After the first deploy, you need to pull the embedding model into Ollama's persistent volume:
kamal accessory exec ollama --reuse "ollama pull bge-m3"
The --reuse flag runs the command inside the existing container instead of spinning up a new one. This matters because the Ollama container's entrypoint is the ollama binary, so kamal accessory exec without --reuse would try to run ollama as the shell.
The model stays in the Docker volume across deploys. You pull it once, and the keep_alive: -1 setting keeps it loaded in memory.
What I'd do differently
The estimated_tokens approximation (dividing character count by 4) works well enough for Portuguese prose, but it underestimates for content with lots of short words or punctuation. If I were starting over, I'd use a proper tokenizer for the embedding model. The tiktoken_ruby gem handles this for OpenAI-compatible tokenizers, and the accuracy improvement matters when your chunks are borderline on the size limit.

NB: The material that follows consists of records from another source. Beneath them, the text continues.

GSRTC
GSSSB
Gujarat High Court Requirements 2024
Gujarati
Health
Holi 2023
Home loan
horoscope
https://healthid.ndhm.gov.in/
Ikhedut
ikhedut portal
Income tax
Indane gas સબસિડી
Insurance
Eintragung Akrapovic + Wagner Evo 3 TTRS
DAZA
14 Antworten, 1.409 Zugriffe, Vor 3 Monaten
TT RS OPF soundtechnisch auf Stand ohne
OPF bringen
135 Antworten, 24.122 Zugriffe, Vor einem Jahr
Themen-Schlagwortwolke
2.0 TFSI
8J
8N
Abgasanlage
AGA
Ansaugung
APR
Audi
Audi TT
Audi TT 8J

I'd also add hybrid search from the start. Pure vector search sometimes misses exact keyword matches. A user searching for a specific book title or author name gets better results from traditional text search. The app now has both: semantic search via pgvector and ILIKE text search on titles and descriptions, with the results merged. Building this after the fact wasn't hard, but the retriever would have been cleaner if I'd planned for it from the beginning.

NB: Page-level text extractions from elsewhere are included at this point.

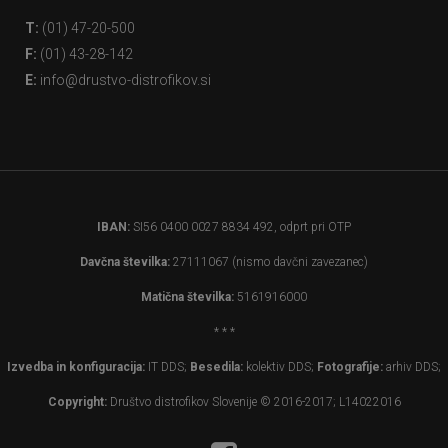
T:
(01) 47-20-500
F:
(01) 43-28-142
E:
info@drustvo-distrofikov.si
IBAN:
SI56 0400 0027 8834 492, odprt pri OTP
Davčna številka:
27111067 (nismo davčni zavezanec)
Matična številka:
5161916000
* * *
Izvedba in konfiguracija:
IT DDS;
Besedila:
kolektiv DDS;
Fotografije:
arhiv DDS;
Copyright:
Društvo distrofikov Slovenije © 2016-2017; L14022016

The pgvector extension worked out of the box. The ankane/pgvector Docker image ships PostgreSQL with the extension pre-installed, and the neighbor gem makes it feel like any other ActiveRecord query. If you're already running PostgreSQL, you don't need Pinecone. If you're running SQLite, look into sqlite-vec for a similar approach.

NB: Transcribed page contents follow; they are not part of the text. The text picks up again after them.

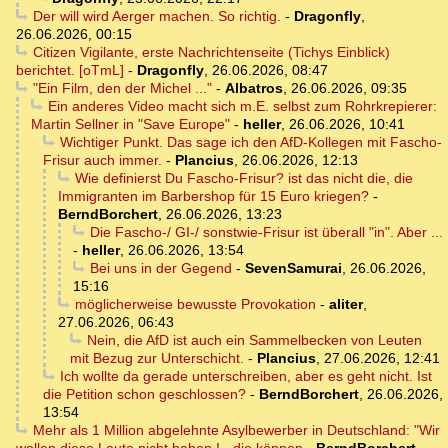
Der will wird Aerger machen. So richtig.
-
Dragonfly
,
26.06.2026, 00:15
Citizen Vigilante, erste Nachrichtenseite (Tichys Einblick)
berichtet. [oTmL]
-
Dragonfly
,
26.06.2026, 08:47
"Ein Film, den der Michel ..."
-
Albatros
,
26.06.2026, 09:35
Ein anderes Video macht sich m.E. selbst zum Rohrkrepierer:
Martin Sellner in "Save Europe"
-
heller
,
26.06.2026, 10:41
Wichtiger Punkt. Das sage ich den AfD-Kollegen mit Fascho-
Frisur auch immer.
-
Plancius
,
26.06.2026, 12:13
Wie definierst Du Fascho-Frisur? ist das nicht die, die
Immigranten im Barbershop für 15 Euro kriegen?
-
BerndBorchert
,
26.06.2026, 13:23
Die Fascho-/ GI-/ sonstwie-Frisur ist überall "in". Aber ...
-
heller
,
26.06.2026, 13:54
Bei uns in der Gegend
-
SevenSamurai
,
26.06.2026,
15:16
möglicherweise bewusste Provokation
-
aliter
,
27.06.2026, 06:43
Nein, die AfD ist auch ein Sammelbecken von Leuten
mit Bezug zur Unterschicht.
-
Plancius
,
27.06.2026, 12:41
Ich wollte da gerade unterschreiben, aber es geht nicht. Ist
die Petition schon geschlossen?
-
BerndBorchert
,
26.06.2026,
13:54
Mehr als 1 Million abgelehnte Asylbewerber in Deutschland: "Wir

I keep hearing that RAG requires a specialized stack. That you need Python for the ML pipeline, a dedicated vector database for scale, and a framework like LangChain to wire it all together. For my use case (tens of thousands of chunks, single-digit concurrent users), Rails with a few gems handled everything. The PDF extraction, the chunking, the embeddings, the vector search, the chat interface, the deployment. All in one codebase, one language, one deployment target.
If your traffic or data volume demands a dedicated vector database or async embedding pipeline, you'll know when you get there. Start with pgvector and see how far it takes you.